Table of Contents
ISRN Dentistry
Volume 2011, Article ID 863847, 5 pages
Research Article

Association between Human Body Composition and Periodontal Disease

1Physical Medicine and Rehabilitation Research Center, Tabriz University of Medical Sciences, Golgasht Street, Tabriz 51666-14691, Iran
2Department of Periodontics, Dental Faculty, Tabriz University of Medical Sciences, Tabriz 51666-14711, Iran

Received 9 August 2011; Accepted 11 September 2011

Academic Editor: O. Moses

Copyright © 2011 Yagoub Salekzamani et al. This is an open access article distributed under the Creative Commons Attribution License, which permits unrestricted use, distribution, and reproduction in any medium, provided the original work is properly cited.

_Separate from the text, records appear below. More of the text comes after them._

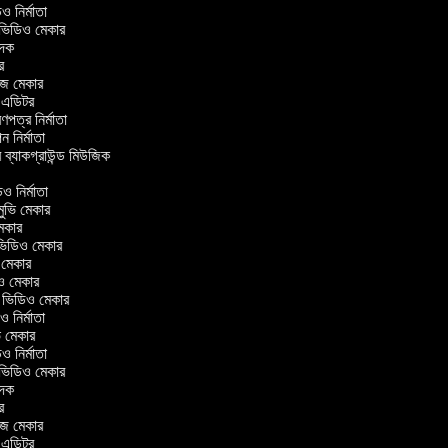
িডিও নির্মাতা
র ভিডিও মেকার
বাদক
টর
াজ মেকার
িং এডিটর
্রণপত্র নির্মাতা
পন নির্মাতা
র ব্যাকগ্রাউন্ড মিউজিক
র
িও নির্মাতা
 মুভি মেকার
ি মেকার
ার ভিডিও মেকার
ভি মেকার
িও মেকার
ul ভিডিও মেকার
িও নির্মাতা
ভি মেকার
িডিও নির্মাতা
র ভিডিও মেকার
বাদক
টর
াজ মেকার
িং এডিটর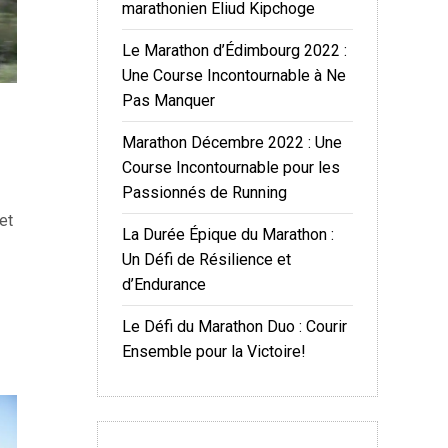
marathonien Eliud Kipchoge
Le Marathon d’Édimbourg 2022 :
Une Course Incontournable à Ne
Pas Manquer
Marathon Décembre 2022 : Une
Course Incontournable pour les
Passionnés de Running
et
La Durée Épique du Marathon :
Un Défi de Résilience et
d’Endurance
Le Défi du Marathon Duo : Courir
Ensemble pour la Victoire!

Obesity in humans might increase the risk of periodontitis. The aim of the present study was to examine the relationship between body composition of males and their periodontal status. AS total of 150 males (aged 30–60) were selected: 31 were periodontally healthy, 45 had gingivitis, 39 had initial periodontitis, and 35 suffered from established periodontitis. BMI (body mass index), WC (waist circumference), and body composition parameters (consisting of body water, body fat, and skeletal muscle and bone mass) were measured. After adjusting for age, history of diabetes, smoking, physical activity status, and socioeconomic status, statistically significant correlations were found between periodontitis and BMI, WC, and body composition. There was only a statistically significant difference between the periodontal health and established periodontitis; that is, periodontal disease in mild forms (gingivitis) and initial periodontitis do not influence these variables (BMI, WC, and body composition parameters) and only the severe form of the disease influences the variables. These data suggest that there is a considerable association between severe forms of periodontal disease in males and their body composition, but this preliminary finding needs to be confirmed in more extensive studies.